Stupire il cliente con la tecnica Elation

Per distinguersi bisogna "spiazzare" con azioni inaspettate in grado di suscitare emozioni. Facendo nascere la voglia di raccontare l'esperienza

 

Nella ristorazione tutto ciò che è standard, atteso, risulta poco attraente per il cliente. Ogni persona che entra al ristorante desidera esaltarsi per qualcosa: un servizio impeccabile, una presentazione straordinaria, una location da sogno. Se invece è tutto in linea con le attese, ecco che le aspettative vengono sì esaudite, ma nulla di più. Il cliente, però, non è “cosa semplice” né “standard”, perché ognuno ha un proprio personalissimo criterio di valutazione del ristorante, del servizio e della cucina. Non potendo seguire un unico schema relazionale bisogna ricorrere a tecniche che siano in grado di generare gioia, entusiasmo, euforia. Per questo motivo le azioni che qui descriviamo non rientrano tra le “attenzioni” ma tra le “emozioni”: non sono solo inattese, ma possono anche essere, per alcuni, incomprensibili.

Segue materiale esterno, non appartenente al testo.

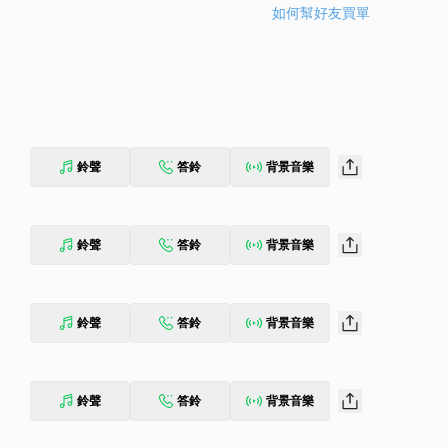
如何幫好友買單
鈴聲
答鈴
背景音樂
鈴聲
答鈴
背景音樂
鈴聲
答鈴
背景音樂
鈴聲
答鈴
背景音樂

È la tecnica “elation”, con cui si possono raggiungere tre finalità. La prima è la sorpresa: il cliente deve trovare qualcosa d’inaspettato, di assolutamente inusuale. Solo così si destabilizza il pensiero che lo stesso cliente ha del ristorante e se ne innalza immediatamente l’immagine, l’appeal. La seconda finalità è l’esaltazione, basata sul saper convincere il cliente che quell’attenzione è stata studiata apposta per lui. Infine c’è il racconto: si tratta della finalità ultima, ma di quella più importante. L’esaltazione deve essere raccontata dallo stesso cliente: ciò che è stata “emozione” deve diventare elemento di dialogo. Tanto più il raccontare si prolunga, tanto più la tecnica elation ha funzionato.

Vi sono cinque momenti/azioni che identificano la tecnica elation e la sua applicazione. Eccoli con gli esempi:
• l’accettazione: la porta di ingresso non è aperta. Serve suonare, come per entrare in casa di qualcuno. La sensazione di “sentirsi ospiti” aumenta, e passata la soglia è un po’ come essere accettati a casa di amici;
• il benvenuto: il gestore accompagna gli ospiti non al tavolo, ma in un salotto d’attesa. Qui lo raggiunge il cameriere che si prenderà personalmente cura degli ospiti: il “valet” comincia offrendo loro una flûte di bollicine e un paio di appetizer sfornati dallo chef;
• l’ordinazione: quando i clienti sono seduti, il “valet” accompagnerà lo chef al tavolo e, insieme, prenderanno la comanda. Mentre il cameriere illustra, a voce, le preparazioni, lo chef commenta quelle più straordinarie. Al termine lo chef saluta gli ospiti e torna in cucina;
• il conto: non viene mai pagato né alla cassa né alla reception. I clienti, al termine del servizio, vengono accompagnati in un’area dedicata (come un dehor o una sala con camino). Il gestore porta personalmente il conto con piccola pasticceria; dopo alcuni minuti, torna per il pagamento e si sofferma per qualche istante;
• il “tocco”finale: avviene quando il gestore saluta gli ospiti, offrendo un biglietto da visita del ristorante e segnando, a penna sul retro, nome e telefono cellulare personale: «Sono sempre a vostra disposizione; non esitate a chiamarmi anche solo per passare a prendere un caffè».
Dando per scontati la qualità dei prodotti e del servizio, ricordiamoci che se tutto è in linea con le attese (dell’ospite), allora vuol dire che qualcosa è mancato (da parte del gestore).